[Structured page parsing data]
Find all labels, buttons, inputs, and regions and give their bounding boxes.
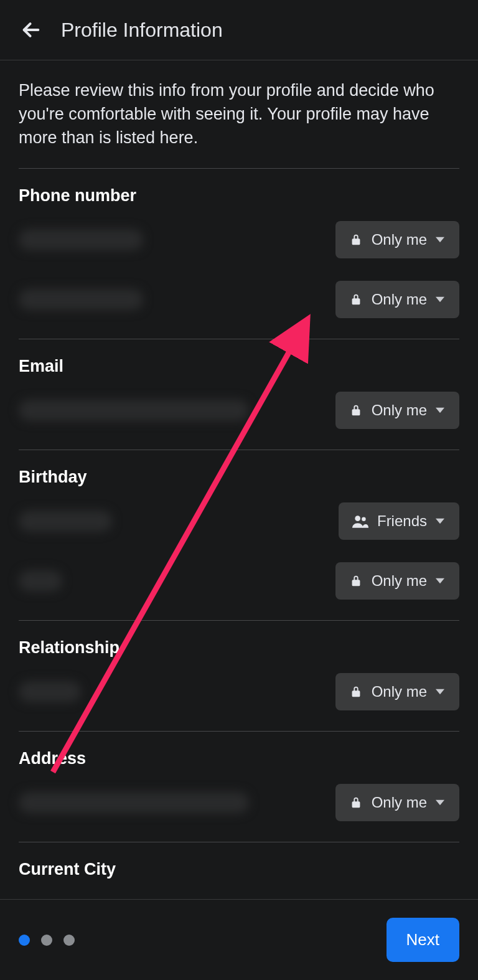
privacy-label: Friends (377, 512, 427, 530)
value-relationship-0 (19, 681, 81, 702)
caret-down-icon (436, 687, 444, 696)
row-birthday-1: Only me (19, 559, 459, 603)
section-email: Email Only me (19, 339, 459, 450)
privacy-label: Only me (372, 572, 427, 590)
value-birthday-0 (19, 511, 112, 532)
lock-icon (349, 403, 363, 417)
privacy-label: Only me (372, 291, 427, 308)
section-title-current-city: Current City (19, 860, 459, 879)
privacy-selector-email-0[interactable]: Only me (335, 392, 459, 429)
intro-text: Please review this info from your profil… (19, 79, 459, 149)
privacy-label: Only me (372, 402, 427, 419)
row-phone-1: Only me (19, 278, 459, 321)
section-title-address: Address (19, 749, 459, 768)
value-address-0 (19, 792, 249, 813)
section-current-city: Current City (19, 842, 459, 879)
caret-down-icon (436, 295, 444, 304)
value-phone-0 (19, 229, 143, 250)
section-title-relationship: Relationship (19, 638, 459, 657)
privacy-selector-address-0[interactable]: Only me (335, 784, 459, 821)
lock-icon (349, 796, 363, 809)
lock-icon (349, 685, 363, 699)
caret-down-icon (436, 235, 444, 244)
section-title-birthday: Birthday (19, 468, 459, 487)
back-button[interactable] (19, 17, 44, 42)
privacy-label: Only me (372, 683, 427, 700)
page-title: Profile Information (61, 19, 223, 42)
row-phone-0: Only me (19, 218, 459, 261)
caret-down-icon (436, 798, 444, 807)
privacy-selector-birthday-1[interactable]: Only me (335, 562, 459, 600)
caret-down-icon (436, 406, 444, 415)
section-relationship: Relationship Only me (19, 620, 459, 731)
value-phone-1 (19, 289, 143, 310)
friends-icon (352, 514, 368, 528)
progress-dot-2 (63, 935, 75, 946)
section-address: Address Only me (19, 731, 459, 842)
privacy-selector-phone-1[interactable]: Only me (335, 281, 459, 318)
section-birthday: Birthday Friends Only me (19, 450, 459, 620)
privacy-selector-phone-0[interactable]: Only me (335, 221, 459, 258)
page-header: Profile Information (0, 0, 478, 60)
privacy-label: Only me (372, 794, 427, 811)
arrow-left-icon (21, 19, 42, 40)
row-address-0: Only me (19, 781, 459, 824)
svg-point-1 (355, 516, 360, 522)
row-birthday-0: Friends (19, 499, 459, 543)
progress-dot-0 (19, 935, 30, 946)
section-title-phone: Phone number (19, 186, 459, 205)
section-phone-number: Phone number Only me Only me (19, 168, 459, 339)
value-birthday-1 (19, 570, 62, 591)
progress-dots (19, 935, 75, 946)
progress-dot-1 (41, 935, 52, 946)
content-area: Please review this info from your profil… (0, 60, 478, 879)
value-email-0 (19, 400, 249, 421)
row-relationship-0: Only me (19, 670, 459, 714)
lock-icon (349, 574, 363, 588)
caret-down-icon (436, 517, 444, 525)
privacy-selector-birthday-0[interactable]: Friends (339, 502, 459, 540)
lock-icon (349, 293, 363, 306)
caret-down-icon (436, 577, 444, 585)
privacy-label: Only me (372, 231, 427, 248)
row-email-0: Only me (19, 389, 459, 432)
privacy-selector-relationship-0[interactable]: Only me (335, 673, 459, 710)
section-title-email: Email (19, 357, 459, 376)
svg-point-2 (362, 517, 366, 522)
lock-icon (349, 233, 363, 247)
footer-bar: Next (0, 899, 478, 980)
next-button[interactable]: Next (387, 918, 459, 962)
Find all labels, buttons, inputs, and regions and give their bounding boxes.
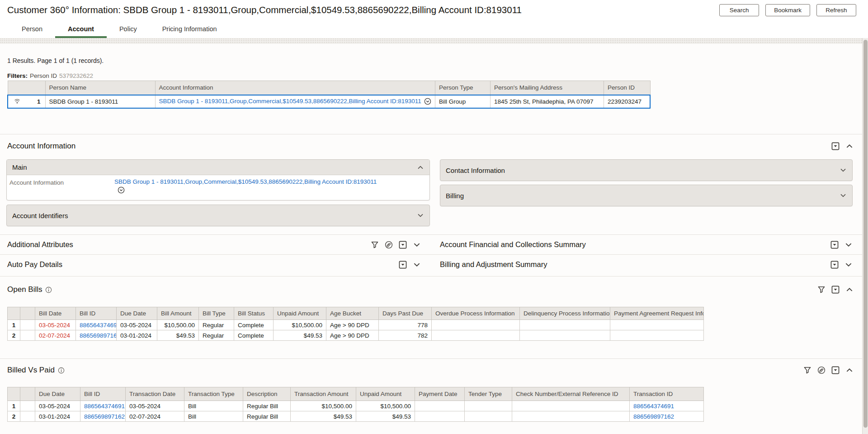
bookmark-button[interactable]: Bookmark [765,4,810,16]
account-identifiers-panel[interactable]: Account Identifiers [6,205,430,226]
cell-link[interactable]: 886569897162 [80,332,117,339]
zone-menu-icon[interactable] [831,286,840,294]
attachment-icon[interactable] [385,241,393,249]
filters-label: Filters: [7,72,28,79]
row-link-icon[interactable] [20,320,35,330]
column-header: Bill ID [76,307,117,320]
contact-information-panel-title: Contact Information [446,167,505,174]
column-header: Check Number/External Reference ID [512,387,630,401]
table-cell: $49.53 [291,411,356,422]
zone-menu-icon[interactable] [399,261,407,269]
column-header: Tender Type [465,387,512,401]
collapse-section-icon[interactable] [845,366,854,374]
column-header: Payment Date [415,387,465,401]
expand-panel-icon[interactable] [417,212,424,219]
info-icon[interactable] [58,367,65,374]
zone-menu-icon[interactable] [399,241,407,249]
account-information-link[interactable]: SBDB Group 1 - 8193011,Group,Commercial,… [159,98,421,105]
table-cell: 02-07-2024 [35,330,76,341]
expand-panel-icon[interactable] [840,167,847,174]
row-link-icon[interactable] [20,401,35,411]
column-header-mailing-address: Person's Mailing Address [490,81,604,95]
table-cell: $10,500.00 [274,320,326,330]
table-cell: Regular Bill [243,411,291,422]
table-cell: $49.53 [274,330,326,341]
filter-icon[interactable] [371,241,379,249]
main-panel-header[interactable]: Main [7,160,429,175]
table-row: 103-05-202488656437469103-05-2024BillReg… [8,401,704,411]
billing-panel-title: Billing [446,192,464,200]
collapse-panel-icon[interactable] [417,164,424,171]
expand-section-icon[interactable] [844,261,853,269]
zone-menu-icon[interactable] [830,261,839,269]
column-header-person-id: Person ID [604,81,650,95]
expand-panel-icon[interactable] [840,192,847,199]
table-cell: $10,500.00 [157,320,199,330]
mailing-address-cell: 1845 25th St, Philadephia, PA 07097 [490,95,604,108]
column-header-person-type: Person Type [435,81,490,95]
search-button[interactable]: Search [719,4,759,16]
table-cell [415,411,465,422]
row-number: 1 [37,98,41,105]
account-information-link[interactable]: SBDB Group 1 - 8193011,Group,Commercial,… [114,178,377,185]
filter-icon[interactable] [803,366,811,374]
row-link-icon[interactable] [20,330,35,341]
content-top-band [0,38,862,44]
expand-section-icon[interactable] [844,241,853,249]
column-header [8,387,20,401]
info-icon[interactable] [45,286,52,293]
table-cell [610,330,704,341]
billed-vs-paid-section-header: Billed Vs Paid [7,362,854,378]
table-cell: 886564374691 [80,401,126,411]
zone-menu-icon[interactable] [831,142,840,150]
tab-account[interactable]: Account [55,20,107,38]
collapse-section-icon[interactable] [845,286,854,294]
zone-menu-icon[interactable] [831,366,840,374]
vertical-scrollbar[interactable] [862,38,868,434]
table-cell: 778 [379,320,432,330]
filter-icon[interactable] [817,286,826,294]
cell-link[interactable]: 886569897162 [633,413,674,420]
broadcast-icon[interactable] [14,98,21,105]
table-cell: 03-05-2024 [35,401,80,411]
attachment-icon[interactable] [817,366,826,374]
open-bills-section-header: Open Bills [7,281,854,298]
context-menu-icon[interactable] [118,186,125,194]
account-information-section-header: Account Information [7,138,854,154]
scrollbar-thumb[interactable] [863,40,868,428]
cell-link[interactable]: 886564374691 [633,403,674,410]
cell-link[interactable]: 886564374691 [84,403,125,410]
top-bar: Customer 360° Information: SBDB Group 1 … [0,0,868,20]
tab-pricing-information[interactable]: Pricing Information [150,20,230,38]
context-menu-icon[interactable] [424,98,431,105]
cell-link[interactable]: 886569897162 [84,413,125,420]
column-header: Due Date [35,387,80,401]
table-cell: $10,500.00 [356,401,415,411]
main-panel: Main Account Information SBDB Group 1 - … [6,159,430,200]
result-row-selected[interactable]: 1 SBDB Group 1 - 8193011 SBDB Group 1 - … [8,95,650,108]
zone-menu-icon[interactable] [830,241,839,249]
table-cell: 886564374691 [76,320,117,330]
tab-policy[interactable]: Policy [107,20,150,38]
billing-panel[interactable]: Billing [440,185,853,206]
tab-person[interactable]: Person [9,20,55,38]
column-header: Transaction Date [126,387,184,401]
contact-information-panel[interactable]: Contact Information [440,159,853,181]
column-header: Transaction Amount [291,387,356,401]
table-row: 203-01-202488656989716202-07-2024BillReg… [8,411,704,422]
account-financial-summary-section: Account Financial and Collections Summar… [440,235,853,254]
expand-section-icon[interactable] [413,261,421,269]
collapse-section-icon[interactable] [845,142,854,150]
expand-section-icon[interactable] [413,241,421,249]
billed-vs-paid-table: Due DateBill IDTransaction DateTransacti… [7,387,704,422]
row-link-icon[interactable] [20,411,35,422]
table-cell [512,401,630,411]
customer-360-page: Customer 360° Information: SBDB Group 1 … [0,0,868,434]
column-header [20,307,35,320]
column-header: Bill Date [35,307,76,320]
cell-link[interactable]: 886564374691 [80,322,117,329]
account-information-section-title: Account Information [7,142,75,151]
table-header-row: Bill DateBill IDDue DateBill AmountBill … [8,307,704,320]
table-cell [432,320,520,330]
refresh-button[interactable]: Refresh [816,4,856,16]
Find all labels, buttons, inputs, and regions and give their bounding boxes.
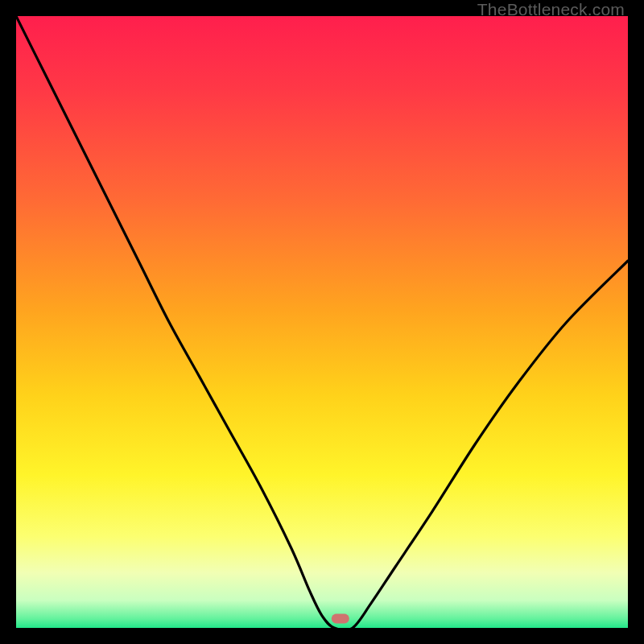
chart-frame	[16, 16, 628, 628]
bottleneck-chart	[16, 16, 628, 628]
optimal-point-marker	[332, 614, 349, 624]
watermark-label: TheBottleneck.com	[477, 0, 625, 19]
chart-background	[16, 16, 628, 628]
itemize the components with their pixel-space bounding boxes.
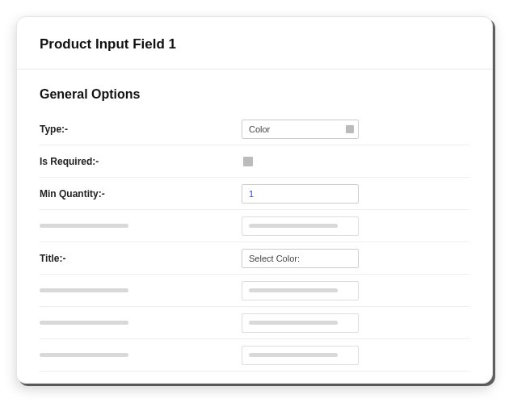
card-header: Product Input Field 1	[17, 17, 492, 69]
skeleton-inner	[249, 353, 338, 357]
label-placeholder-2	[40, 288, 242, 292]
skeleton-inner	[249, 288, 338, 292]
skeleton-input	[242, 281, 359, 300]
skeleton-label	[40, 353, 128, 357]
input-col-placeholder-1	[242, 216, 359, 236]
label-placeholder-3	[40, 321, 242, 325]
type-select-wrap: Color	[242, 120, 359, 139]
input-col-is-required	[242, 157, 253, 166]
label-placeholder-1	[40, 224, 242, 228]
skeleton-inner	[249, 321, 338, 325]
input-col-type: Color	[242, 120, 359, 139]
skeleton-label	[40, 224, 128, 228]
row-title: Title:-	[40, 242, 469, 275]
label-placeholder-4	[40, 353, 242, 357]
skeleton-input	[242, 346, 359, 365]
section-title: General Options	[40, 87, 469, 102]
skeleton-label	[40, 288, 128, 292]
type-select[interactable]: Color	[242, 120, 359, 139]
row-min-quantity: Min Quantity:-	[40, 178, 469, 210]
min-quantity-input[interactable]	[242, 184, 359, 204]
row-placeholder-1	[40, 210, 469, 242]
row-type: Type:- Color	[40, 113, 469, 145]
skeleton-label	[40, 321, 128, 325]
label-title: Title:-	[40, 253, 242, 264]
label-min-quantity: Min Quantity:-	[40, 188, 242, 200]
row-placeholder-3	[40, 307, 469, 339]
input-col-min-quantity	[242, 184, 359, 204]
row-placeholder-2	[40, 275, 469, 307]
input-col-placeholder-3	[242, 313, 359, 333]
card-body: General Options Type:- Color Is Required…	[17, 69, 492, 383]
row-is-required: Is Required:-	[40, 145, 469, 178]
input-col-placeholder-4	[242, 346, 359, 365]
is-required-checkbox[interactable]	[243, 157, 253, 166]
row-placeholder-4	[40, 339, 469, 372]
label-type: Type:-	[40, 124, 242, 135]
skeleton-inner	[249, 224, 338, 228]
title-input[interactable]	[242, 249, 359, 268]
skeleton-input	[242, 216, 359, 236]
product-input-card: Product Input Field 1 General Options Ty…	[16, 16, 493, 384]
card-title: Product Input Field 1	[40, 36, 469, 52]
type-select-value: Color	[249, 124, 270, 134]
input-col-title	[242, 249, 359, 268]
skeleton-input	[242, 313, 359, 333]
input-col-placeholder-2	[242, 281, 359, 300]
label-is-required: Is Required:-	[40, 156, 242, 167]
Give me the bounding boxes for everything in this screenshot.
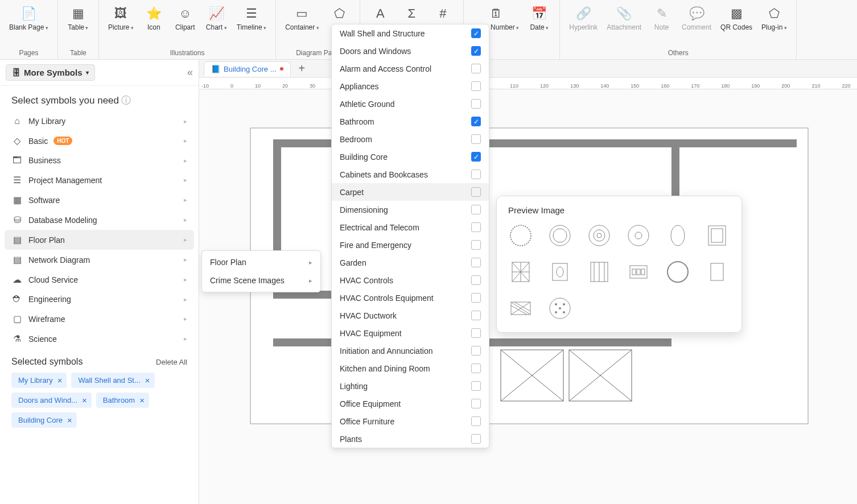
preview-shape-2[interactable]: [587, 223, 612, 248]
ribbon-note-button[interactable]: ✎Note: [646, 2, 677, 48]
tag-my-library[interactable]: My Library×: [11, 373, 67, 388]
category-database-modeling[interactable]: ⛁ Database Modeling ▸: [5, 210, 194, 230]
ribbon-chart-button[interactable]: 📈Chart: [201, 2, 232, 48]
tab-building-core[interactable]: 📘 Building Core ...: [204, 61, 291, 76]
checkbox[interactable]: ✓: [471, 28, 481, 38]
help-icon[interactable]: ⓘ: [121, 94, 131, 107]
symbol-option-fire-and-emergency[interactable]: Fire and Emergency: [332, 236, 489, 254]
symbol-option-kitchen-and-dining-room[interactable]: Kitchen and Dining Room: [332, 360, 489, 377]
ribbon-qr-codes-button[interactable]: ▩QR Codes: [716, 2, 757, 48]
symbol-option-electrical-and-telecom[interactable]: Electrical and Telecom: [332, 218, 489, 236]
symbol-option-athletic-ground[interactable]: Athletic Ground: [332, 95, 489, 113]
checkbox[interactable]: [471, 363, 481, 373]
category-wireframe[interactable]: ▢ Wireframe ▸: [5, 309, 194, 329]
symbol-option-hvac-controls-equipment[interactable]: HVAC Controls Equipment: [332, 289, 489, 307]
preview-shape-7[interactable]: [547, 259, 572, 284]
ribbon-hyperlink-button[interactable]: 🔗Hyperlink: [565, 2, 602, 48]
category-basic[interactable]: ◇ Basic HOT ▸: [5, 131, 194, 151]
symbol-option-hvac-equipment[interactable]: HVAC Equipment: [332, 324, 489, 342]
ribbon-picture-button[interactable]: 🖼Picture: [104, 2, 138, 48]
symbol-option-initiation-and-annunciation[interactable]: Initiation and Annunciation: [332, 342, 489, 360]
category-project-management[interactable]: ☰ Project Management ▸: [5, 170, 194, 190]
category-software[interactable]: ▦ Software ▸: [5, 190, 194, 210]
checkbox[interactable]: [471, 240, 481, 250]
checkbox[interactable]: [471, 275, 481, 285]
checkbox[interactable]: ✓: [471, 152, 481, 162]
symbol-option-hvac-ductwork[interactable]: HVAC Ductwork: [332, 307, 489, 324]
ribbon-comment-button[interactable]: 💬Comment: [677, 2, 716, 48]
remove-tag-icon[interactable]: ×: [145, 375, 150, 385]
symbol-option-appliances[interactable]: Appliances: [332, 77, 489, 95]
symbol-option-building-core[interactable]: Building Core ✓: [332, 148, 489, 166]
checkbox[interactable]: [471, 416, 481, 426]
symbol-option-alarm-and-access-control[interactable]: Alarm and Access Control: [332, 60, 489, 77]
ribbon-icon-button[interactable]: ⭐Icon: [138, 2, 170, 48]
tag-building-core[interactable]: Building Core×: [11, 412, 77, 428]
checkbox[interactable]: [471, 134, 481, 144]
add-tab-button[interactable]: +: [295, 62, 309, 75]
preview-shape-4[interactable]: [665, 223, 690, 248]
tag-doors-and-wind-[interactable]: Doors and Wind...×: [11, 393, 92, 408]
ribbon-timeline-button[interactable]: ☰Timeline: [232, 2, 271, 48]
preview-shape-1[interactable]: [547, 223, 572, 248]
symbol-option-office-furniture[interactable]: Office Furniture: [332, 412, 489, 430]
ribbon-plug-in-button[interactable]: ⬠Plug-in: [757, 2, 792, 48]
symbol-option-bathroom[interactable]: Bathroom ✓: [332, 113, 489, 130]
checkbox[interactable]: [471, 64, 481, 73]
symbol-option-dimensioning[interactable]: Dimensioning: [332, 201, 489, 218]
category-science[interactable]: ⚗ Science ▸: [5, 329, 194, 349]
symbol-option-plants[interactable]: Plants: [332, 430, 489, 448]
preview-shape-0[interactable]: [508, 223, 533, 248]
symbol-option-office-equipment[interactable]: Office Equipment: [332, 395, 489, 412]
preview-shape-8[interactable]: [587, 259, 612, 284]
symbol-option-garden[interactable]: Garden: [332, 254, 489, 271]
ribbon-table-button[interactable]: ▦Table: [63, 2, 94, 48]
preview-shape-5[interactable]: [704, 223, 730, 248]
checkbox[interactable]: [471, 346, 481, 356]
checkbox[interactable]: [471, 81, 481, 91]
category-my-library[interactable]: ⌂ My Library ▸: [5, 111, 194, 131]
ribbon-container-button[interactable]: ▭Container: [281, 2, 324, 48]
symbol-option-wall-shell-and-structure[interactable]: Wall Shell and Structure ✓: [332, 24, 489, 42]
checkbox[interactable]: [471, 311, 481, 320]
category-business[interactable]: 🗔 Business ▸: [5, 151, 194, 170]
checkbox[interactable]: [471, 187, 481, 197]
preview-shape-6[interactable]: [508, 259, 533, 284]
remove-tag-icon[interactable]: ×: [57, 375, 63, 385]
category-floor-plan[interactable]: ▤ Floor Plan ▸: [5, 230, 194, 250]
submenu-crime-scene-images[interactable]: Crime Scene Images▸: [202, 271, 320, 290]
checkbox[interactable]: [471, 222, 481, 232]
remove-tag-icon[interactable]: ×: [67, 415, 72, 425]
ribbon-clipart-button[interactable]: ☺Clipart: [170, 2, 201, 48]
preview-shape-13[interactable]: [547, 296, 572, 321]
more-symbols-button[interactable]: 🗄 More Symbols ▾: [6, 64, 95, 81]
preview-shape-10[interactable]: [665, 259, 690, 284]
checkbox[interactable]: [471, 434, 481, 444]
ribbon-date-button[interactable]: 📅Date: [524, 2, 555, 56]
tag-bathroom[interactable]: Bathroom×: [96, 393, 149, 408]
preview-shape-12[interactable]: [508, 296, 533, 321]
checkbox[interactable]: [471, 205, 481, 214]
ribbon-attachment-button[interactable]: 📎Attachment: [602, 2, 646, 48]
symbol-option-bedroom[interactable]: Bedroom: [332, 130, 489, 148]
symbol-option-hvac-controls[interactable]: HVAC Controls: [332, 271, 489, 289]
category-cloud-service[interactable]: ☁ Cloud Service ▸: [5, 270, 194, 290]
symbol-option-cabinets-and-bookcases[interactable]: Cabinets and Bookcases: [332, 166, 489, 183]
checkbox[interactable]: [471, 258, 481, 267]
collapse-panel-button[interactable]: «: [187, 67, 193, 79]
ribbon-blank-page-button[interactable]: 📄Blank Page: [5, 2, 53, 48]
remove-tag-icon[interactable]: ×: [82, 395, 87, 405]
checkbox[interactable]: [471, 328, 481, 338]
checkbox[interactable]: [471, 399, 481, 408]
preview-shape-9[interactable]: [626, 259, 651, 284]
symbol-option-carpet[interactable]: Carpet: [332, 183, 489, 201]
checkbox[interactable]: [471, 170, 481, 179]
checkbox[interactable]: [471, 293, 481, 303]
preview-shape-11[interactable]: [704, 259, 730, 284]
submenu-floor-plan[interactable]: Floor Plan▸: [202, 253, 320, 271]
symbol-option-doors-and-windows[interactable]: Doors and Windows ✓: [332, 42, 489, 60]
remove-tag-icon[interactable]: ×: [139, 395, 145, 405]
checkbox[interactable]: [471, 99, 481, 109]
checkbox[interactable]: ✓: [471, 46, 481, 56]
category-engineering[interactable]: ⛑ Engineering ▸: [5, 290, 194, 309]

**WORK REQUIRED:**
How many lines in these entries hold the string "Next"? Answer with the number alone.

**RESPONSE AREA:**
2